About this task>
The answer is one number. Say how many lines in the entries below include the word "Цзин".

Data excerpts>
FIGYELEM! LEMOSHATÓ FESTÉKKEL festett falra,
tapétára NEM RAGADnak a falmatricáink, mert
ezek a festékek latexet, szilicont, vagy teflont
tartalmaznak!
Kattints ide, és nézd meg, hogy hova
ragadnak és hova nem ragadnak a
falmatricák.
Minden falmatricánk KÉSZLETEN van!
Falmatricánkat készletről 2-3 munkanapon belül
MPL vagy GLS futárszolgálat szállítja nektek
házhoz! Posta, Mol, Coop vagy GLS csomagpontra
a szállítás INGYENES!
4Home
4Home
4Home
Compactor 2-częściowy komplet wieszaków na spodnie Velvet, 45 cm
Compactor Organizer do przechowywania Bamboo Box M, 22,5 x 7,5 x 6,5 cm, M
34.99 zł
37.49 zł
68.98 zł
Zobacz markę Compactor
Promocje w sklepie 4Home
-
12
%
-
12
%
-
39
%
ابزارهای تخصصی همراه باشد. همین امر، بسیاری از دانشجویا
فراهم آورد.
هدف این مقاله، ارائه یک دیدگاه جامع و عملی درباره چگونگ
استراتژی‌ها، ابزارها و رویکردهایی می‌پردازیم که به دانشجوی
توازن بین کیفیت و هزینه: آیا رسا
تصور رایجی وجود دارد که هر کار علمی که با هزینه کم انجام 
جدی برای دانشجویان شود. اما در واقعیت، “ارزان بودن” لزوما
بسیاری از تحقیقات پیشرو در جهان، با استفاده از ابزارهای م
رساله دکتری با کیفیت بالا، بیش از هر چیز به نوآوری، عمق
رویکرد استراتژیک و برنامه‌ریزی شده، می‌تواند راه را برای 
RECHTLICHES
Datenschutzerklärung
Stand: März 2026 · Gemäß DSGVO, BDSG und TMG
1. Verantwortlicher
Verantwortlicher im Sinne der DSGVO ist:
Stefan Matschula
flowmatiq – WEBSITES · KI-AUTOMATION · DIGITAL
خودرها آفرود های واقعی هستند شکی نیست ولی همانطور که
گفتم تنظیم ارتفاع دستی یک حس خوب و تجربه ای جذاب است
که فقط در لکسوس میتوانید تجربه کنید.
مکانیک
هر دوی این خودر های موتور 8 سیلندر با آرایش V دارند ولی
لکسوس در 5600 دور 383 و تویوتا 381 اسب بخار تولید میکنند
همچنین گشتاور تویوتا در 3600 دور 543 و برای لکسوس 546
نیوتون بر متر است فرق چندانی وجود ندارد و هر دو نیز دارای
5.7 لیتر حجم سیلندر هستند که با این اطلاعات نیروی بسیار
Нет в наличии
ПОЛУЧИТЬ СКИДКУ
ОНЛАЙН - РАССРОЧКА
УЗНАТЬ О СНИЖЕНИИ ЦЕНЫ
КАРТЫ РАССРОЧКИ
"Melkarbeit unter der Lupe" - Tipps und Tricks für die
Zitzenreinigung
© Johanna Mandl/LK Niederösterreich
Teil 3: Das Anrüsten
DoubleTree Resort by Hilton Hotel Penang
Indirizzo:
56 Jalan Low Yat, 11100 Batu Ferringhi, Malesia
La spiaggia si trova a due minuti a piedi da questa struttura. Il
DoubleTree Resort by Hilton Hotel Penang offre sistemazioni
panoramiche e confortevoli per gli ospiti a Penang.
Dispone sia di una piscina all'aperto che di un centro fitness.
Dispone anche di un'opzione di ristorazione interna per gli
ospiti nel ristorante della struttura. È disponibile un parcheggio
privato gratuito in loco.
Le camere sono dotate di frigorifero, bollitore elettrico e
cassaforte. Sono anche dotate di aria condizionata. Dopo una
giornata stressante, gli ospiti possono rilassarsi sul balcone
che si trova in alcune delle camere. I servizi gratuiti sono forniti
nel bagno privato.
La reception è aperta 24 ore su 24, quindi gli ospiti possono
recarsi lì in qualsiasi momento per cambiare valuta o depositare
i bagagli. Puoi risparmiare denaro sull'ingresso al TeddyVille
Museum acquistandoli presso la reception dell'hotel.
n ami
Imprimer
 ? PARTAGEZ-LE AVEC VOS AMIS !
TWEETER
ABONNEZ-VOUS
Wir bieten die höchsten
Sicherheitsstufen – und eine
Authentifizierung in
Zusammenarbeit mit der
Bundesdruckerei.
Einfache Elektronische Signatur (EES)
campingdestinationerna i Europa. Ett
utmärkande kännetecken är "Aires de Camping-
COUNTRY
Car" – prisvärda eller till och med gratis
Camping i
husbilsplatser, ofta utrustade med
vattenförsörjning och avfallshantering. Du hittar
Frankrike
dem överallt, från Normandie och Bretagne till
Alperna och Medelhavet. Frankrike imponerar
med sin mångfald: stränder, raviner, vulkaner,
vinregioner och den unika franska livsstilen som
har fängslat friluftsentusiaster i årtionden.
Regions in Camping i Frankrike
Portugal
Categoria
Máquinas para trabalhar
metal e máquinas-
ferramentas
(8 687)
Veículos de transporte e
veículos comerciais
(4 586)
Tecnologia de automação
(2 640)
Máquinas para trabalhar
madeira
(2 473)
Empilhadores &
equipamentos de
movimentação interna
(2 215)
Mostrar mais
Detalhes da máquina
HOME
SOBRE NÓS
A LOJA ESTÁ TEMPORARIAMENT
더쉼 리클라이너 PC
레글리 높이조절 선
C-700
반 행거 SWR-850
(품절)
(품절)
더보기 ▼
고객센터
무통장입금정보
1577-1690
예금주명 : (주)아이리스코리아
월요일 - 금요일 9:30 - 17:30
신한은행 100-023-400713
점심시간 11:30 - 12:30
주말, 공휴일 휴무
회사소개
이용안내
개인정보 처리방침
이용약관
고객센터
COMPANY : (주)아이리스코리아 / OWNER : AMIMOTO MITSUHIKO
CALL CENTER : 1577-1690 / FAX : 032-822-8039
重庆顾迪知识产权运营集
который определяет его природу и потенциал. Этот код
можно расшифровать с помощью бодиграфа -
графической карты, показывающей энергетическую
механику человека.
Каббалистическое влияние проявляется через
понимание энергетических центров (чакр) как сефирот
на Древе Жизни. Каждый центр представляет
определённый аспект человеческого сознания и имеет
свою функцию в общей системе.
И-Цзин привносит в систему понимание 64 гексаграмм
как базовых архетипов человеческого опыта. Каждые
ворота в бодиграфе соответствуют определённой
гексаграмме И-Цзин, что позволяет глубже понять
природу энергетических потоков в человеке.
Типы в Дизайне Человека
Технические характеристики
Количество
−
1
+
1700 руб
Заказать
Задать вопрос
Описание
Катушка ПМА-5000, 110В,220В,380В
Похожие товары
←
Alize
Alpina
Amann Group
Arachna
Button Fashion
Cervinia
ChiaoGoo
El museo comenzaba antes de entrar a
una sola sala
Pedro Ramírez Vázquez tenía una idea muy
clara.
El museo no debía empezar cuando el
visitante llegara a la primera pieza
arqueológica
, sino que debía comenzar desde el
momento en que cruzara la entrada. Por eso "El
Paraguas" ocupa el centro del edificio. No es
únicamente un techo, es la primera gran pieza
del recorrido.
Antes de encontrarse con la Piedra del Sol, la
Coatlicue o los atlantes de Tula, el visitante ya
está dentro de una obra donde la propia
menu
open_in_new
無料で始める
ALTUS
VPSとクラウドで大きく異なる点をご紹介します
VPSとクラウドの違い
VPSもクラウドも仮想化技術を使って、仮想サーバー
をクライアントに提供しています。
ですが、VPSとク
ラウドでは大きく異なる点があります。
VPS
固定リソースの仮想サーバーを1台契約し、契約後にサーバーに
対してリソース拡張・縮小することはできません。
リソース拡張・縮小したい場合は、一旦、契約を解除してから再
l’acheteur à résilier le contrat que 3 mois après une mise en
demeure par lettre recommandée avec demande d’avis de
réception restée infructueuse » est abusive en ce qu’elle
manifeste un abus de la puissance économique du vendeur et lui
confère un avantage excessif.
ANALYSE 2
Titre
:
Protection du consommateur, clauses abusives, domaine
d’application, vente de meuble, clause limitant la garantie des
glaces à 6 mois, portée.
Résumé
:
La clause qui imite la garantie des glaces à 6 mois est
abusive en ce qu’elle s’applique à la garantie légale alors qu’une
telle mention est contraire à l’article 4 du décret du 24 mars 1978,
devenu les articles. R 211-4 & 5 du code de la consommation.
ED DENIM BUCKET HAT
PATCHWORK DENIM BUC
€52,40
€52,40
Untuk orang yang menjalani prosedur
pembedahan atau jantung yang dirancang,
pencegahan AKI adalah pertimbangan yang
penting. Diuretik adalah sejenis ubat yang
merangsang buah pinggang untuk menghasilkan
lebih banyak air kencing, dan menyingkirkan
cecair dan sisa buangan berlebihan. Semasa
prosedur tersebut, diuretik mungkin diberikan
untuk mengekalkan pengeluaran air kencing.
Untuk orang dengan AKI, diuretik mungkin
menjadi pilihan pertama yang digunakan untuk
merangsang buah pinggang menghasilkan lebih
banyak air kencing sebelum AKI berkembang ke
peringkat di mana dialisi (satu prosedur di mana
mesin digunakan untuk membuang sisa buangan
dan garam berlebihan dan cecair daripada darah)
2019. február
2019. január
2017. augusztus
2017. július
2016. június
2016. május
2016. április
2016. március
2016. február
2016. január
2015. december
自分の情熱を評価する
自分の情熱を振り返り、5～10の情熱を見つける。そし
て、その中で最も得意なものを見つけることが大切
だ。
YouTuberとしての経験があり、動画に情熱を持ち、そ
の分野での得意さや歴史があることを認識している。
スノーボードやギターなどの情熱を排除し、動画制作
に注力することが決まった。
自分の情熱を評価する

Answer space>
2